▸ **EXERCISE AIM**
Exact reproduction is required for the lines below starting at the line with "With everyone having" and ending at the line with "Cookie Policy", both included. No other lines, and no pictures.

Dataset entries
⟨
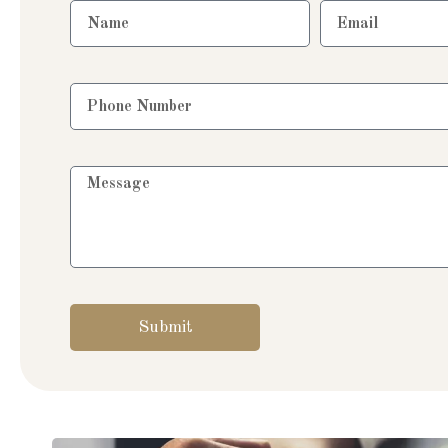
Submit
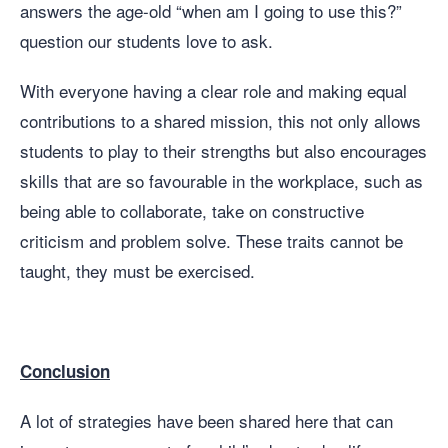
answers the age-old “when am I going to use this?”
question our students love to ask.
With everyone having a clear role and making equal
contributions to a shared mission, this not only allows
students to play to their strengths but also encourages
skills that are so favourable in the workplace, such as
being able to collaborate, take on constructive
criticism and problem solve. These traits cannot be
taught, they must be exercised.
Conclusion
A lot of strategies have been shared here that can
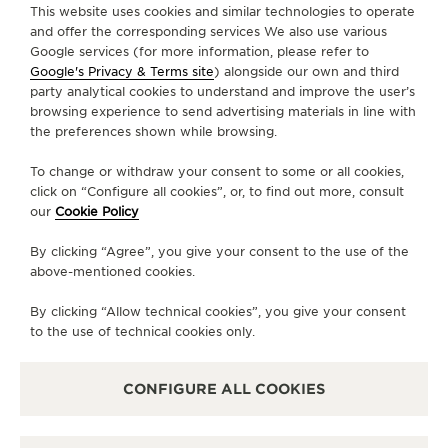
FIND A BOUTIQUE
ALL STORES
EUROPE
FRANCE
METZ
This website uses cookies and similar technologies to operate
THE SOUND MAKER
and offer the corresponding services We also use various
Google services (for more information, please refer to
THE STELLAR ODYSSEY
Google's Privacy & Terms site
) alongside our own and third
ABOUT OUR MAISON
party analytical cookies to understand and improve the user’s
browsing experience to send advertising materials in line with
THE PRECISION PIONEER
the preferences shown while browsing.
SERVICES
SEE ALL EVENTS
To change or withdraw your consent to some or all cookies,
CONTACT
click on “Configure all cookies”, or, to find out more, consult
our
Cookie Policy
FOLLOW JAEGER-LECOULTRE
By clicking “Agree”, you give your consent to the use of the
above-mentioned cookies.
LINE
GO TO JAEGER-LECOULTRE INSTAGRAM PA
GO TO JAEGER-LECOULTRE LINKEDIN 
GO TO JAEGER-LECOULTRE FACE
GO TO JAEGER-LECOULTRE
GO TO JAEGER-LECOU
GO TO JAEGER-L
By clicking “Allow technical cookies”, you give your consent
SUBSCRIBE TO THE NEWSLETTER
to the use of technical cookies only.
CONFIGURE ALL COOKIES
PRESS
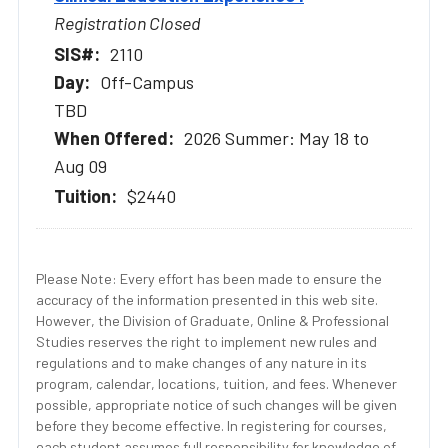
Registration Closed
2110
Off-Campus
TBD
2026 Summer: May 18 to
Aug 09
$2440
Please Note: Every effort has been made to ensure the
accuracy of the information presented in this web site.
However, the Division of Graduate, Online & Professional
Studies reserves the right to implement new rules and
regulations and to make changes of any nature in its
program, calendar, locations, tuition, and fees. Whenever
possible, appropriate notice of such changes will be given
before they become effective. In registering for courses,
each student assumes full responsibility for knowledge of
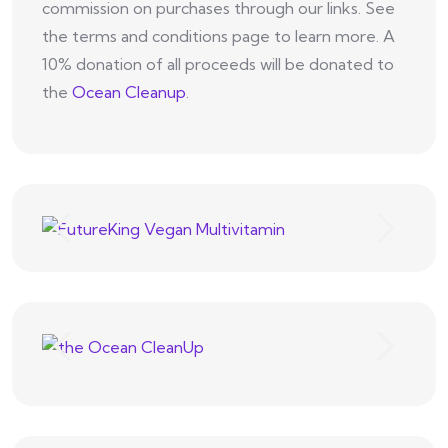
commission on purchases through our links. See
the terms and conditions page to learn more. A
10% donation of all proceeds will be donated to
the
Ocean Cleanup
.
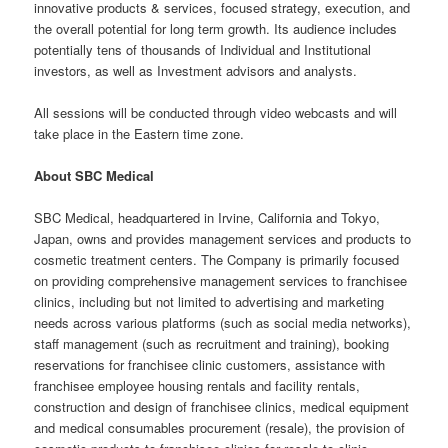
innovative products & services, focused strategy, execution, and
the overall potential for long term growth. Its audience includes
potentially tens of thousands of Individual and Institutional
investors, as well as Investment advisors and analysts.
All sessions will be conducted through video webcasts and will
take place in the Eastern time zone.
About SBC Medical
SBC Medical, headquartered in Irvine, California and Tokyo,
Japan, owns and provides management services and products to
cosmetic treatment centers. The Company is primarily focused
on providing comprehensive management services to franchisee
clinics, including but not limited to advertising and marketing
needs across various platforms (such as social media networks),
staff management (such as recruitment and training), booking
reservations for franchisee clinic customers, assistance with
franchisee employee housing rentals and facility rentals,
construction and design of franchisee clinics, medical equipment
and medical consumables procurement (resale), the provision of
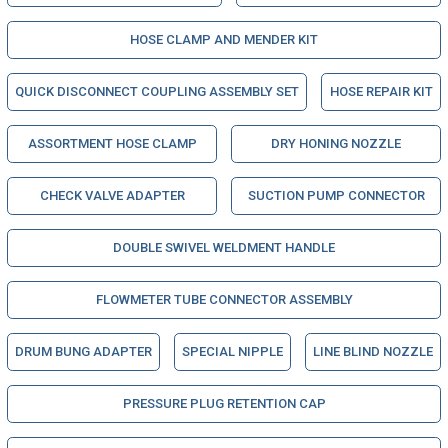
HOSE CLAMP AND MENDER KIT
QUICK DISCONNECT COUPLING ASSEMBLY SET
HOSE REPAIR KIT
ASSORTMENT HOSE CLAMP
DRY HONING NOZZLE
CHECK VALVE ADAPTER
SUCTION PUMP CONNECTOR
DOUBLE SWIVEL WELDMENT HANDLE
FLOWMETER TUBE CONNECTOR ASSEMBLY
DRUM BUNG ADAPTER
SPECIAL NIPPLE
LINE BLIND NOZZLE
PRESSURE PLUG RETENTION CAP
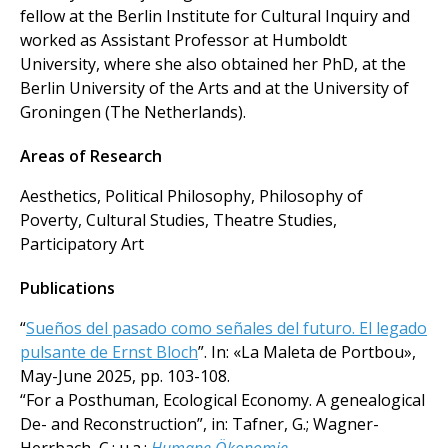
fellow at the Berlin Institute for Cultural Inquiry and
worked as Assistant Professor at Humboldt
University, where she also obtained her PhD, at the
Berlin University of the Arts and at the University of
Groningen (The Netherlands).
Areas of Research
Aesthetics, Political Philosophy, Philosophy of
Poverty, Cultural Studies, Theatre Studies,
Participatory Art
Publications
“
Sueños del pasado como señales del futuro. El legado
pulsante de Ernst Bloch
”. In: «La Maleta de Portbou»,
May-June 2025, pp. 103-108.
“For a Posthuman, Ecological Economy. A genealogical
De- and Reconstruction”, in: Tafner, G.; Wagner-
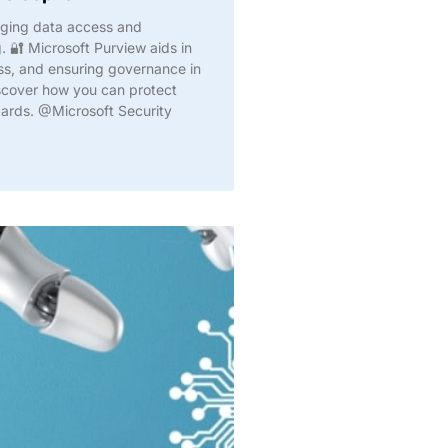
aging data access and
 🔐 Microsoft Purview aids in
oss, and ensuring governance in
iscover how you can protect
dards. @Microsoft Security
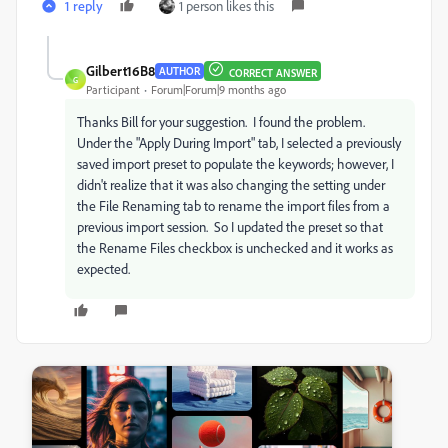
1 reply
1 person likes this
Gilbert16B8
AUTHOR
CORRECT ANSWER
G
Participant
Forum|Forum|9 months ago
Thanks Bill for your suggestion. I found the problem.
Under the "Apply During Import" tab, I selected a previously
saved import preset to populate the keywords; however, I
didn't realize that it was also changing the setting under
the File Renaming tab to rename the import files from a
previous import session. So I updated the preset so that
the Rename Files checkbox is unchecked and it works as
expected.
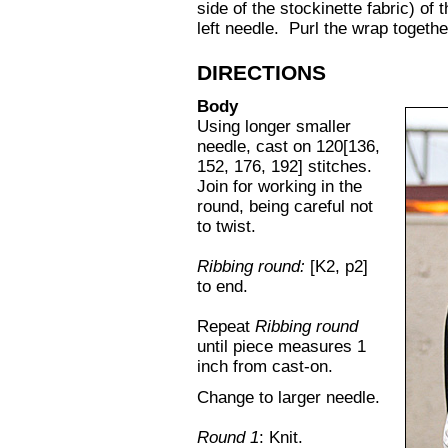
side of the stockinette fabric) of 
left needle. Purl the wrap together
DIRECTIONS
Body
Using longer smaller
needle, cast on 120[136,
152, 176, 192] stitches.
Join for working in the
round, being careful not
to twist.
Ribbing round:
[K2, p2]
to end.
Repeat
Ribbing round
until piece measures 1
inch from cast-on.
Change to larger needle.
Round 1
: Knit.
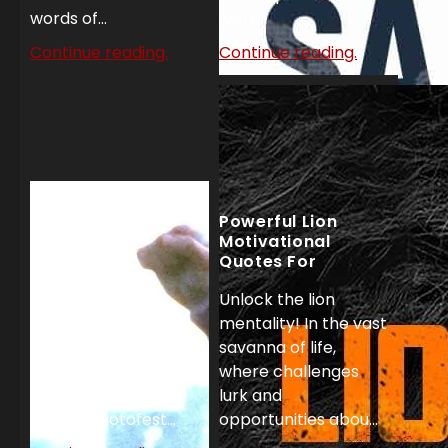
words of...
work...
Continue reading.
Continue reading.
Powerful Lion
Motivational
Quotes For
Unstoppable
Unlock the lion
Success
Top 27 Rocky
mentality! In the vast
Motivational
savanna of life,
Quotes!
where challenges
'Rocky' United
lurk and
Artists/Photofest...
opportunities abou...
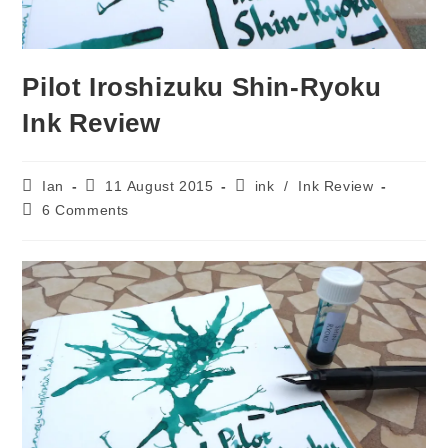
Pilot Iroshizuku Shin-Ryoku
Ink Review
Post
Post
Post
Ian
11 August 2015
ink
/
Ink Review
author:
published:
category:
Post
6 Comments
comments:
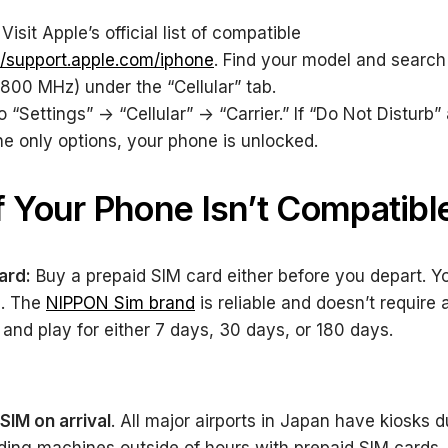
Visit Apple’s official list of compatible
//support.apple.com/iphone
. Find your model and search
800 MHz) under the “Cellular” tab.
 “Settings” -> “Cellular” -> “Carrier.” If “Do Not Disturb
he only options, your phone is unlocked.
f Your Phone Isn’t Compatibl
ard:
Buy a prepaid SIM card either before you depart. 
d. The
NIPPON Sim brand
is reliable and doesn’t require 
g and play for either 7 days, 30 days, or 180 days.
SIM on arrival
. All major airports in Japan have kiosks 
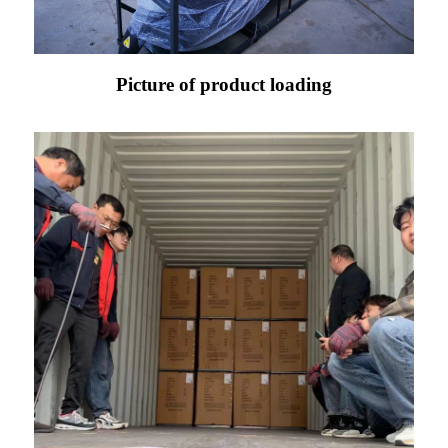
Picture of product loading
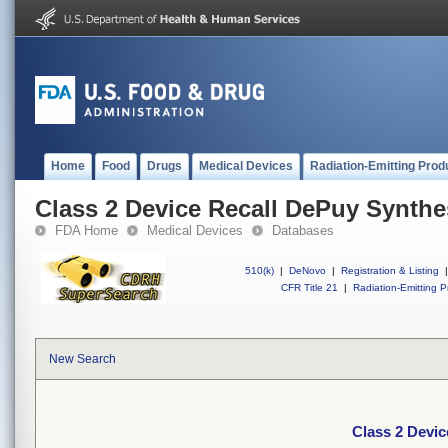
Home
Food
Drugs
Medical Devices
Radiation-Emitting Prod
Class 2 Device Recall DePuy Synthe
FDA Home
Medical Devices
Databases
510(k)
|
DeNovo
|
Registration & Listing
|
CFR Title 21
|
Radiation-Emitting P
New Search
Class 2 Devi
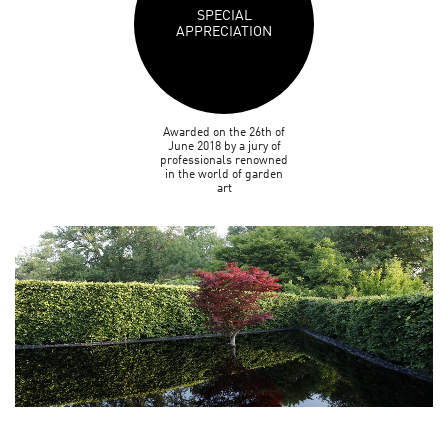
SPECIAL
APPRECIATION
Awarded on the 26th of
June 2018 by a jury of
professionals renowned
in the world of garden
art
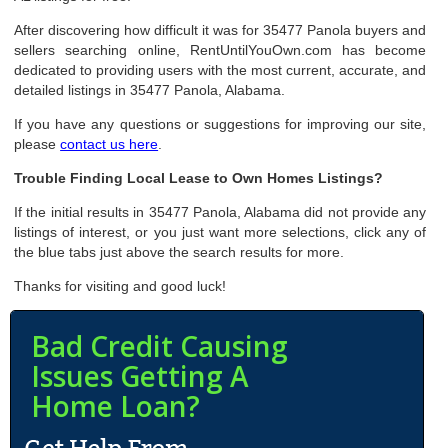
After discovering how difficult it was for 35477 Panola buyers and
sellers searching online, RentUntilYouOwn.com has become
dedicated to providing users with the most current, accurate, and
detailed listings in 35477 Panola, Alabama.
If you have any questions or suggestions for improving our site,
please
contact us here
.
Trouble Finding Local Lease to Own Homes Listings?
If the initial results in 35477 Panola, Alabama did not provide any
listings of interest, or you just want more selections, click any of
the blue tabs just above the search results for more.
Thanks for visiting and good luck!
Bad Credit Causing
Issues Getting A
Home Loan?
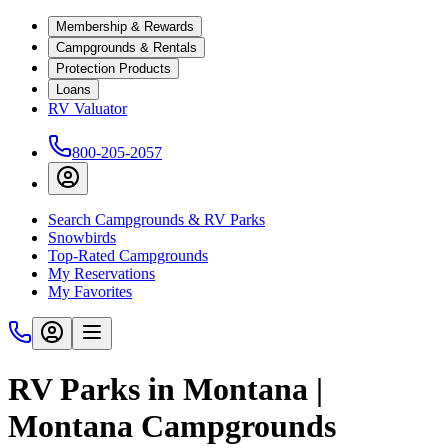
Membership & Rewards
Campgrounds & Rentals
Protection Products
Loans
RV Valuator
800-205-2057
Search Campgrounds & RV Parks
Snowbirds
Top-Rated Campgrounds
My Reservations
My Favorites
RV Parks in Montana |
Montana Campgrounds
⟩
▸ **RESPONSE TO THE TASK**
With everyone having a clear role and making equal
contributions to a shared mission, this not only allows
students to play to their strengths but also encourages
skills that are so favourable in the workplace, such as
being able to collaborate, take on constructive
criticism and problem solve. These traits cannot be
taught, they must be exercised.
Conclusion
A lot of strategies have been shared here that can
FIND A BOUTIQUE
ALL STORES
EUROPE
FRANCE
METZ
This website uses cookies and similar technologies to operate
THE SOUND MAKER
and offer the corresponding services We also use various
Google services (for more information, please refer to
THE STELLAR ODYSSEY
Google's Privacy & Terms site
) alongside our own and third
ABOUT OUR MAISON
party analytical cookies to understand and improve the user’s
browsing experience to send advertising materials in line with
THE PRECISION PIONEER
the preferences shown while browsing.
SERVICES
SEE ALL EVENTS
To change or withdraw your consent to some or all cookies,
CONTACT
click on “Configure all cookies”, or, to find out more, consult
our
Cookie Policy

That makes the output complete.